The same when I used a tripping curse on you after you're DA meeting. I walked over to you, looking down at you. At you're body sprawled out on the ground. I wanted to offer you my hand. Pull you to a standing position then throw my arms around you and hold you in a tight embrace. But I didn't. I can't. I can't show you, how I feel. I'm scared of rejection. I'm scared of the humiliation when you laugh in my face. But most of all I'm scared of the hatred I'll see in you're eyes if I ever told you to your face.


Standing so very close to you in Umbridge's office was almost unbearable for me, even back then. Knowing what was coming to you, knowing what was going to happen to you and yet I did nothing. Nothing but twirl your wand in my fingers and stare at you. I loved the feel of your wand in my hand. It felt so right, like I was holding a part of you. I didn't comfort you like I should of. I didn't let you escape. You had to rely on Granger with her sob story. I wanted to follow you. Make sure you were alright. But I wasn't allowed. So many chances for me to tell you exactly what I think, what I feel and I've failed miserably ever single, painful time. And it's because of your eyes. I'm scared of what I'll see when I look into them. Scared of the rejection.
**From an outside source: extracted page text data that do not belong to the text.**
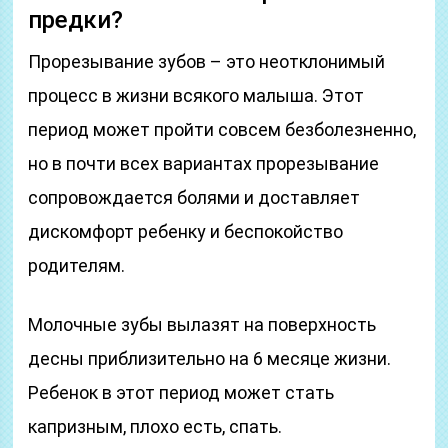
предки?
Прорезывание зубов – это неотклонимый
процесс в жизни всякого малыша. Этот
период может пройти совсем безболезненно,
но в почти всех вариантах прорезывание
сопровождается болями и доставляет
дискомфорт ребенку и беспокойство
родителям.
Молочные зубы вылазят на поверхность
десны приблизительно на 6 месяце жизни.
Ребенок в этот период может стать
капризным, плохо есть, спать.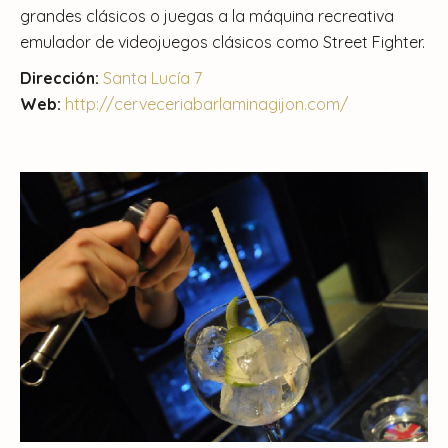
grandes clásicos o juegas a la máquina recreativa
emulador de videojuegos clásicos como Street Fighter.
Dirección:
Santa Lucía 7
Web:
http://cerveceriabarlaminagijon.com/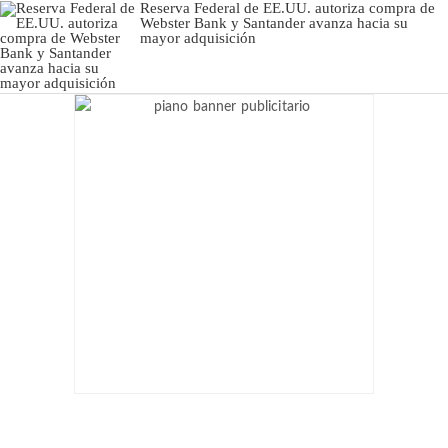
Reserva Federal de EE.UU. autoriza compra de
Webster Bank y Santander avanza hacia su
mayor adquisición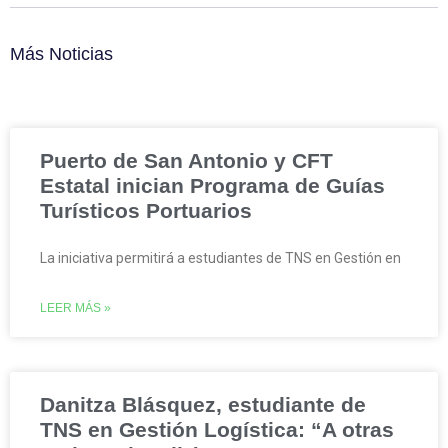
Más Noticias
Puerto de San Antonio y CFT
Estatal inician Programa de Guías
Turísticos Portuarios
La iniciativa permitirá a estudiantes de TNS en Gestión en
LEER MÁS »
Danitza Blásquez, estudiante de
TNS en Gestión Logística: “A otras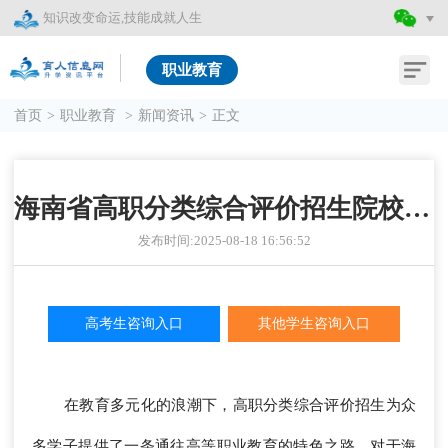
知识改变命运,技能成就人生
职业教育
首页
>
职业教育
>
新闻资讯
>
正文
海南省高职分类综合评价招生院校有哪些？
发布时间:2025-08-18 16:56:52
高考生咨询入口
其他学生咨询入口
在教育多元化的浪潮下，高职分类综合评价招生为众
多学子提供了一条通往高等职业教育的特色之路。对于海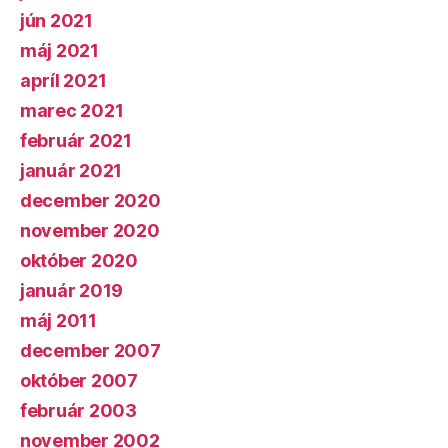
jún 2021
máj 2021
apríl 2021
marec 2021
február 2021
január 2021
december 2020
november 2020
október 2020
január 2019
máj 2011
december 2007
október 2007
február 2003
november 2002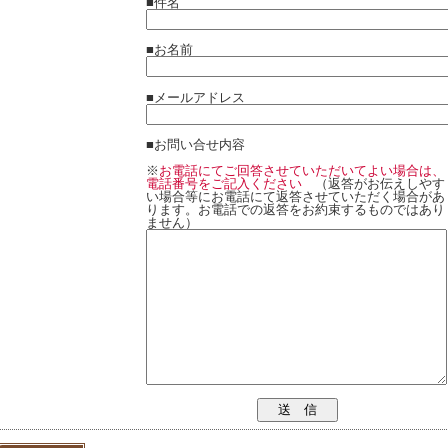
■件名
■お名前
■メールアドレス
■お問い合せ内容
※
お電話にてご回答させていただいてよい場合は、
電話番号をご記入ください
（返答がお伝えしやす
い場合等にお電話にて返答させていただく場合があ
ります。お電話での返答をお約束するものではあり
ません）
送 信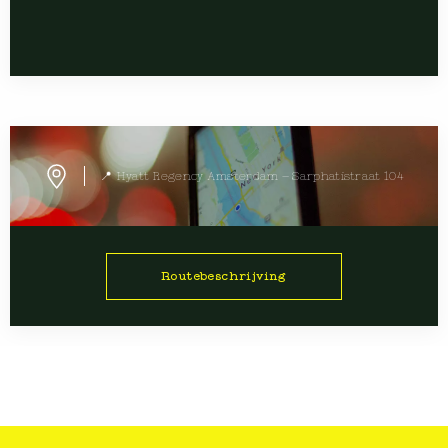
📍 Hyatt Regency Amsterdam – Sarphatistraat 104
Routebeschrijving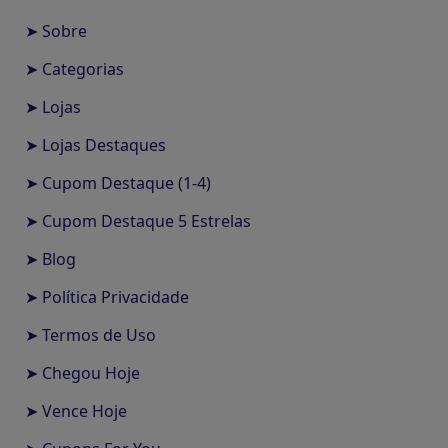
➤ Sobre
➤ Categorias
➤ Lojas
➤ Lojas Destaques
➤ Cupom Destaque (1-4)
➤ Cupom Destaque 5 Estrelas
➤ Blog
➤ Política Privacidade
➤ Termos de Uso
➤ Chegou Hoje
➤ Vence Hoje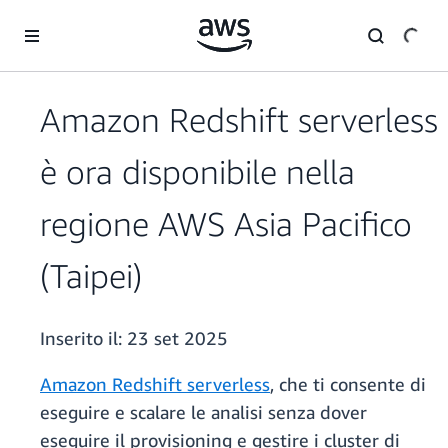
Passa al contenuto principale
Amazon Redshift serverless
è ora disponibile nella
regione AWS Asia Pacifico
(Taipei)
Inserito il:
23 set 2025
Amazon Redshift serverless
, che ti consente di
eseguire e scalare le analisi senza dover
eseguire il provisioning e gestire i cluster di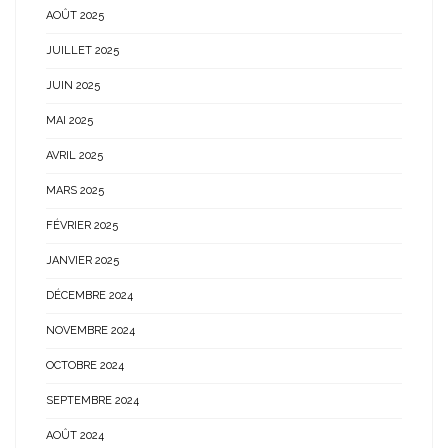
AOÛT 2025
JUILLET 2025
JUIN 2025
MAI 2025
AVRIL 2025
MARS 2025
FÉVRIER 2025
JANVIER 2025
DÉCEMBRE 2024
NOVEMBRE 2024
OCTOBRE 2024
SEPTEMBRE 2024
AOÛT 2024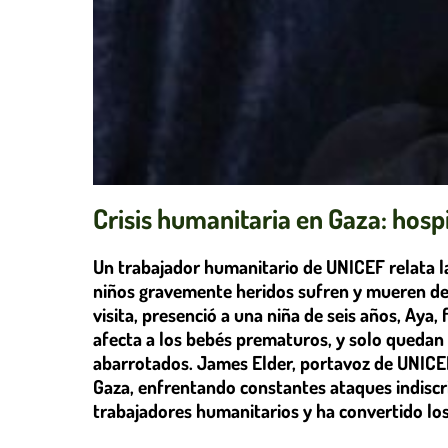
Crisis humanitaria en Gaza: hosp
Un trabajador humanitario de UNICEF relata l
niños gravemente heridos sufren y mueren de
visita, presenció a una niña de seis años, Aya,
afecta a los bebés prematuros, y solo quedan 
abarrotados. James Elder, portavoz de UNICEF
Gaza, enfrentando constantes ataques indiscri
trabajadores humanitarios y ha convertido los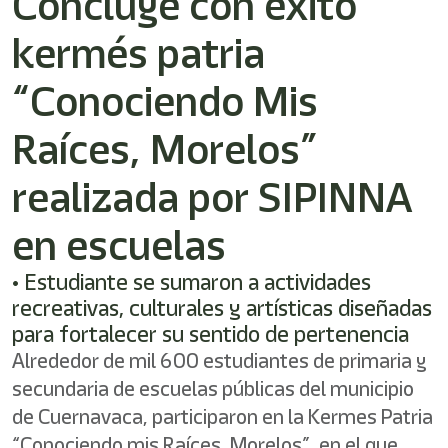
Concluye con éxito
/"
Este
kermés patria
acceso
directo
activa
“Conociendo Mis
el
lector
Raíces, Morelos”
de
pantalla
realizada por SIPINNA
para
ayudarle
a
en escuelas
navegar
e
• Estudiante se sumaron a actividades
interactuar
con
recreativas, culturales y artísticas diseñadas
el
para fortalecer su sentido de pertenencia
contenido.
Alrededor de mil 600 estudiantes de primaria y
secundaria de escuelas públicas del municipio
de Cuernavaca, participaron en la Kermes Patria
“Conociendo mis Raíces, Morelos”, en el que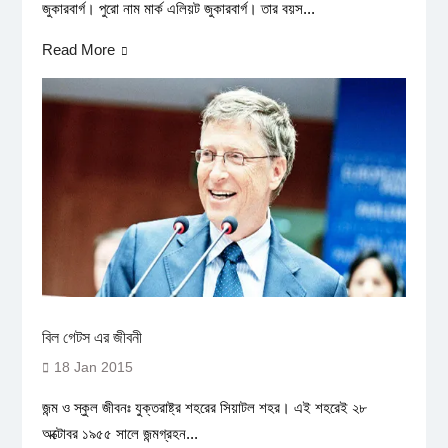
জুকারবার্গ। পুরো নাম মার্ক এলিয়ট জুকারবার্গ। তার বয়স...
Read More
বিল গেটস এর জীবনী
18 Jan 2015
জন্ম ও স্কুল জীবনঃ যুক্তরাষ্ট্র শহরের সিয়াটল শহর। এই শহরেই ২৮
অক্টোবর ১৯৫৫ সালে জন্মগ্রহন...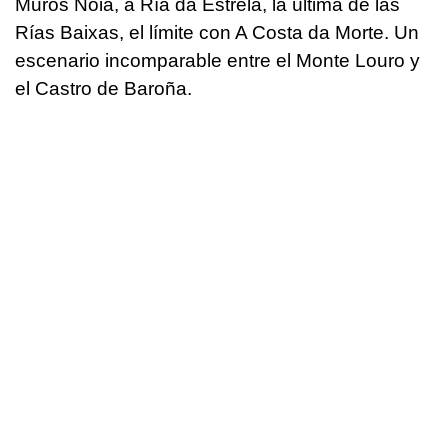
Muros Noia, a Ría da Estrela, la última de las
Rías Baixas, el límite con A Costa da Morte. Un
escenario incomparable entre el Monte Louro y
el Castro de Baroña.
Your refection of the friendship I offered you nearly 7 years ago wounded me to my very core. I had never had a friend. I had never offered anyone my friendship until I laid eyes on you. And I've never offered it to anyone since. I don't have friends. I never have and I never will. I have my two cronies. I have 'associates' that are required in the life I am forced to live. I was a lonely child. I am a lonely teenager and I'm doomed to be a lonely adult. I don't care though. Why should I? I've never known friendship so I don't know what it feels like to have a friend, nor what it's like to feel the void a lost friendship leaves in you. To see the look in a friend's eyes when the friendship can no longer exist.


Your eyes. Constantly taunting me. Mocking me because of the life I was thrown into. The life I was forced to take. I didn't choose it. I don't know anything about choices. My choices have always been made for me without consideration for what I want. What I need.
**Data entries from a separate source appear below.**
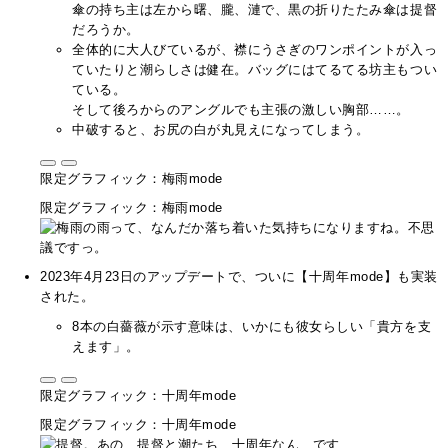
傘の持ち主は左から曙、朧、漣で、黒の折りたたみ傘は提督
だろうか。
全体的に大人びているが、襟にうさぎのワンポイントが入っ
ていたりと潮らしさは健在。バッグにはてるてる坊主もつい
ている。
そして後ろからのアングルでも主張の激しい胸部……。
中破すると、お尻の白が丸見えになってしまう。
限定グラフィック：梅雨mode
限定グラフィック：梅雨mode
2023年4月23日のアップデートで、ついに【十周年mode】も実装
された。
8本の白薔薇が示す意味は、いかにも彼女らしい「貴方を支
えます」。
限定グラフィック：十周年mode
限定グラフィック：十周年mode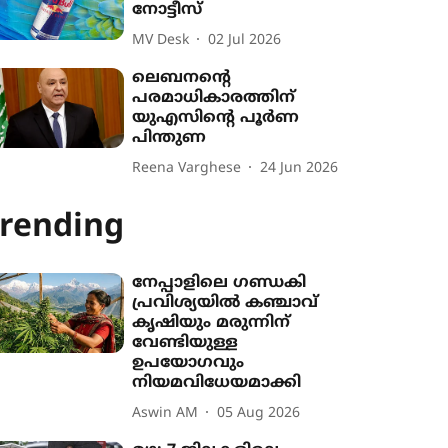
നോട്ടീസ്‌
MV Desk
02 Jul 2026
ലെബനന്‍റെ
പരമാധികാരത്തിന്
യുഎസിന്‍റെ പൂർണ
പിന്തുണ
Reena Varghese
24 Jun 2026
rending
നേപ്പാളിലെ ഗണ്ഡകി
പ്രവിശ‍്യയിൽ കഞ്ചാവ്
കൃഷി‍യും മരുന്നിന്
വേണ്ടിയുള്ള
ഉപയോഗവും
നിയമവിധേയമാക്കി
Aswin AM
05 Aug 2026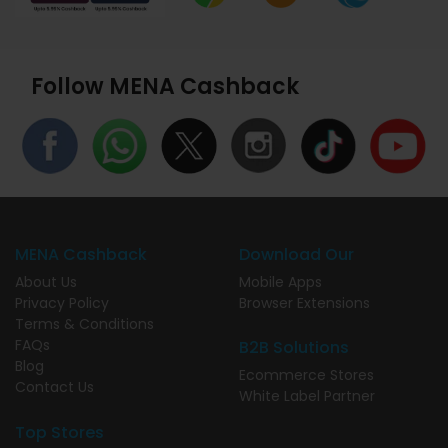
Follow MENA Cashback
MENA Cashback
Download Our
About Us
Mobile Apps
Privacy Policy
Browser Extensions
Terms & Conditions
FAQs
B2B Solutions
Blog
Ecommerce Stores
Contact Us
White Label Partner
Top Stores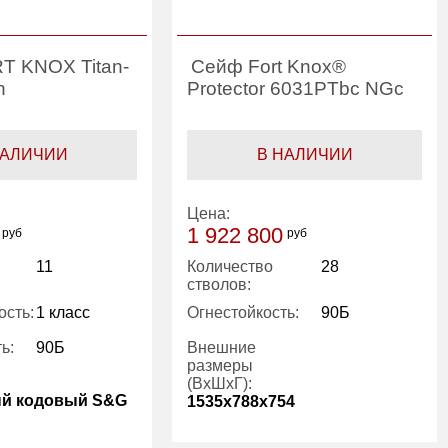
T KNOX Titan-
Сейф Fort Knox®
n
Protector 6031PTbc NGc
НАЛИЧИИ
В НАЛИЧИИ
Цена:
1 922 800
руб
руб
11
Количество
28
стволов:
ость:
1 класс
Огнестойкость:
90Б
ь:
90Б
Внешние
размеры
(ВхШхГ):
ый кодовый S&G
1535x788x754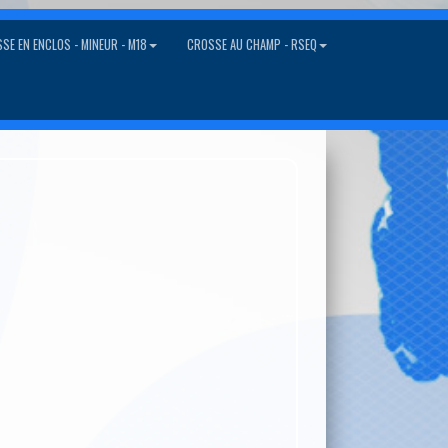
SE EN ENCLOS - MINEUR - M18
CROSSE AU CHAMP - RSEQ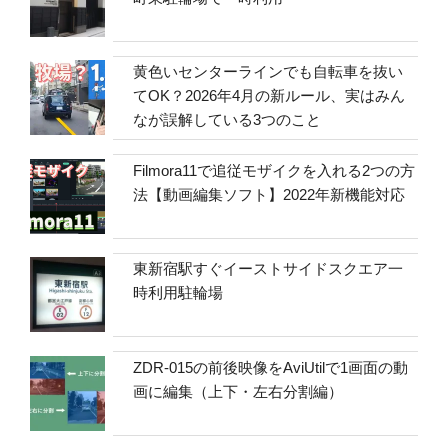
黄色いセンターラインでも自転車を抜い
てOK？2026年4月の新ルール、実はみん
なが誤解している3つのこと
Filmora11で追従モザイクを入れる2つの方
法【動画編集ソフト】2022年新機能対応
東新宿駅すぐイーストサイドスクエア一
時利用駐輪場
ZDR-015の前後映像をAviUtilで1画面の動
画に編集（上下・左右分割編）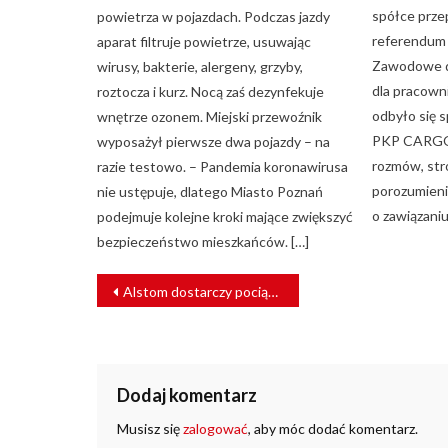
spółce prze
powietrza w pojazdach. Podczas jazdy
referendum 
aparat filtruje powietrze, usuwając
Zawodowe d
wirusy, bakterie, alergeny, grzyby,
dla pracown
roztocza i kurz. Nocą zaś dezynfekuje
odbyło się 
wnętrze ozonem. Miejski przewoźnik
PKP CARGO.
wyposażył pierwsze dwa pojazdy – na
rozmów, str
razie testowo. – Pandemia koronawirusa
porozumieni
nie ustępuje, dlatego Miasto Poznań
o zawiązani
podejmuje kolejne kroki mające zwiększyć
bezpieczeństwo mieszkańców. […]
NAWIGACJA
Alstom dostarczy pociągi dla katalońskiego operatora FGC
WPISU
Dodaj komentarz
Musisz się
zalogować
, aby móc dodać komentarz.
I need you. I am certain of that. I need your love. Not just anyones love, but your love. And now I see that I finally have a choice. I can choose to tell you, or I can choose to continue my decline. Continue falling into a life of nothingness. This is my choice. I'm telling you because I would prefer to risk feeling the hatred radiate from you're eyes every time you see me (it would be no different than now) rather than not knowing what it's like to choose a different path. A different life. The life I was suppose to live. The life I long to live...
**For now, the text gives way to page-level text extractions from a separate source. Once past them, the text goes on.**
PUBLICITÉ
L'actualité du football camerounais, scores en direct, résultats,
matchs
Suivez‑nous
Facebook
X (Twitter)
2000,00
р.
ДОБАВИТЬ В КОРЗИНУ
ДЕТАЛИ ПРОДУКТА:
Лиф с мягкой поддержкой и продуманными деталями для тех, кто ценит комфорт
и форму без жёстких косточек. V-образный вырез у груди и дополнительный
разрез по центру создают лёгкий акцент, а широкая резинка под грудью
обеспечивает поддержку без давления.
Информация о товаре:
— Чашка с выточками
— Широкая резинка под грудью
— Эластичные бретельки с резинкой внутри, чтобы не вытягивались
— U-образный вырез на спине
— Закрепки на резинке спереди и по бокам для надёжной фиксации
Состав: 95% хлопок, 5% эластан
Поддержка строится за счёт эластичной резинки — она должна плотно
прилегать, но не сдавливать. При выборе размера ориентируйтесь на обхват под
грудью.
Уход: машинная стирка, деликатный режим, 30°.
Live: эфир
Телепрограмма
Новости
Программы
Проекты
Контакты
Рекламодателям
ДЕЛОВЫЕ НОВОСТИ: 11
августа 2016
I hope you find this piece of my heart insightful. I didn't write this for your pity. I don't want pity. I didn't write it in a desperate attempt to make you love me. I know you will never love me. I came to terms with that long ago. I don't expect you to love me. What I want is understanding. I want you to know that I understand you. I want you to know about the life I was forced to take. I want you to know that no one truly knows me. But what I want most of all is to see something, anything, other than just the hatred in your eyes.